Optionally, the second neural network model includes an encoding network and a decoding network; the processing module 502 is configured to input the spatial light field characteristic information into the decoding network to obtain the target image.
Optionally, the processing module 502 is configured to input color information of a sample image to the encoding network before inputting the spatial location information and the perspective information to the first neural network model, to obtain color feature information and detail feature information of the sample image; and training the first neural network model by using the color characteristic information and the detail characteristic information of the sample image and the space position information corresponding to the sample image.
Optionally, the processing module 502 is configured to train the first neural network model by using color feature information and detail feature information of the sample image as true values and using spatial location information corresponding to the sample image as input.
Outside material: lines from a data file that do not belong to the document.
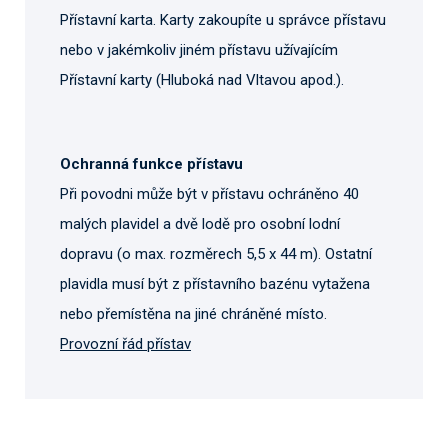
Přístavní karta. Karty zakoupíte u správce přístavu
nebo v jakémkoliv jiném přístavu užívajícím
Přístavní karty (Hluboká nad Vltavou apod.).
Ochranná funkce přístavu
Při povodni může být v přístavu ochráněno 40
malých plavidel a dvě lodě pro osobní lodní
dopravu (o max. rozměrech 5,5 x 44 m). Ostatní
plavidla musí být z přístavního bazénu vytažena
nebo přemístěna na jiné chráněné místo.
Provozní řád přístav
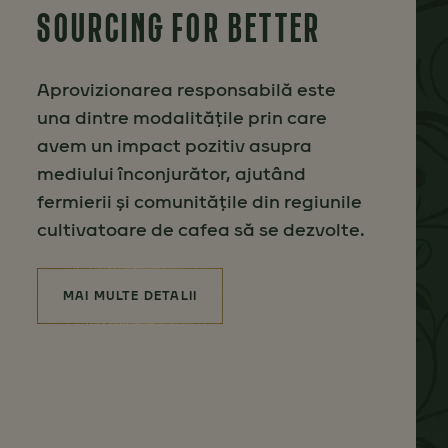
SOURCING FOR BETTER
Aprovizionarea responsabilă este
una dintre modalitățile prin care
avem un impact pozitiv asupra
mediului înconjurător, ajutând
fermierii și comunitățile din regiunile
cultivatoare de cafea să se dezvolte.
MAI MULTE DETALII
(SOURCING FOR BETTER)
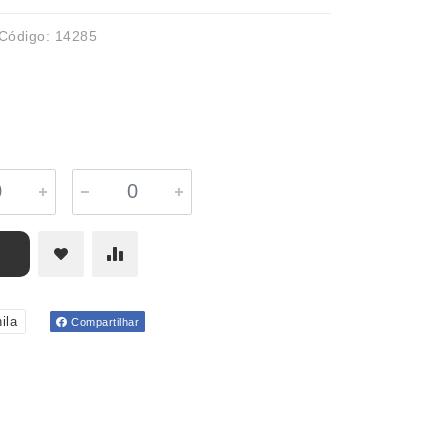
Código: 14285
ila
Compartilhar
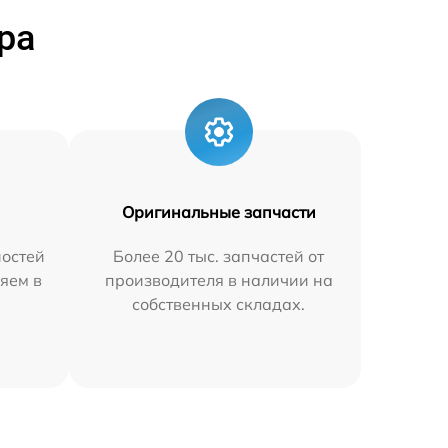
ра
Оригинальные запчасти
остей
Более 20 тыс. запчастей от
яем в
производителя в наличии на
собственных складах.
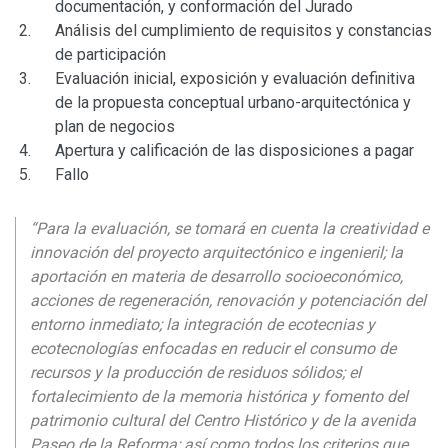
documentación, y conformación del Jurado
Análisis del cumplimiento de requisitos y constancias
de participación
Evaluación inicial, exposición y evaluación definitiva
de la propuesta conceptual urbano-arquitectónica y
plan de negocios
Apertura y calificación de las disposiciones a pagar
Fallo
“Para la evaluación, se tomará en cuenta la creatividad e
innovación del proyecto arquitectónico e ingenieril; la
aportación en materia de desarrollo socioeconómico,
acciones de regeneración, renovación y potenciación del
entorno inmediato; la integración de ecotecnias y
ecotecnologías enfocadas en reducir el consumo de
recursos y la producción de residuos sólidos; el
fortalecimiento de la memoria histórica y fomento del
patrimonio cultural del Centro Histórico y de la avenida
Paseo de la Reforma; así como todos los criterios que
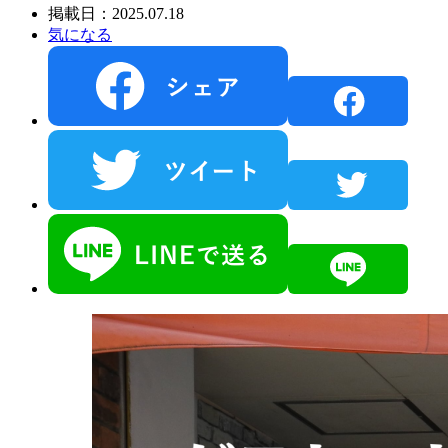
掲載日：2025.07.18
気になる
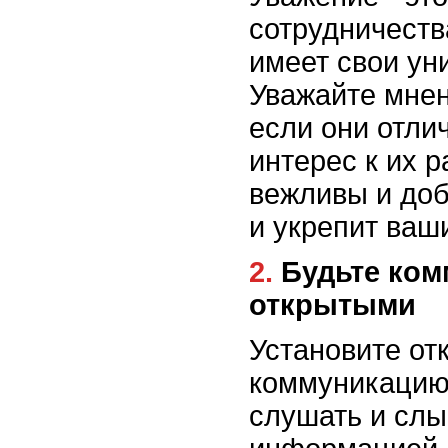
сотрудничеств
имеет свои ун
Уважайте мнен
если они отли
интерес к их 
вежливы и доб
и укрепит ваш
2. Будьте коммуникабельными и
открытыми
Установите от
коммуникацию 
слушать и слы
It should be appreciated that the apparatus 500 herein is embodied in the form of functional modules. The term module herein may refer to an application specific integrated circuit (application specific integrated circuit, ASIC), an electronic circuit, a processor (e.g., a shared, dedicated, or group processor, etc.) and memory that execute one or more software or firmware programs, a combinational logic circuit, and/or other suitable components that support the described functionality. In an alternative example, it may be understood by those skilled in the art that the apparatus 500 may be specifically a VR device in the foregoing embodiment, or the functions of the VR device in the foregoing embodiment may be integrated in the apparatus 500, and the apparatus 500 may be configured to execute each flow and/or step corresponding to the VR device in the foregoing method embodiment, which is not repeated herein.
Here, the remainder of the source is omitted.